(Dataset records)

+++

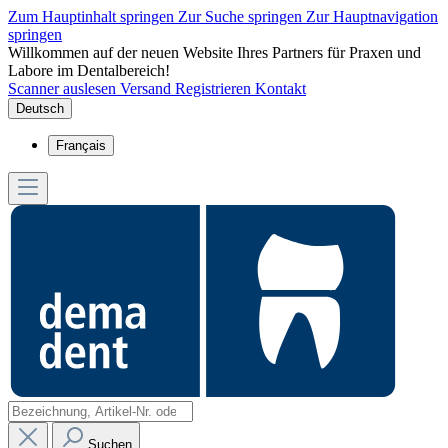
Zum Hauptinhalt springen
Zur Suche springen
Zur Hauptnavigation
springen
Willkommen auf der neuen Website Ihres Partners für Praxen und
Labore im Dentalbereich!
Scanner auslesen
Versand
Registrieren
Kontakt
Deutsch
Français
Suchen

+++

# [Your task]
Copy the data above word for word. Pictures stay out.

# [Result for this exercise]
Zum Hauptinhalt springen
Zur Suche springen
Zur Hauptnavigation
springen
Willkommen auf der neuen Website Ihres Partners für Praxen und
Labore im Dentalbereich!
Scanner auslesen
Versand
Registrieren
Kontakt
Deutsch
Français
Suchen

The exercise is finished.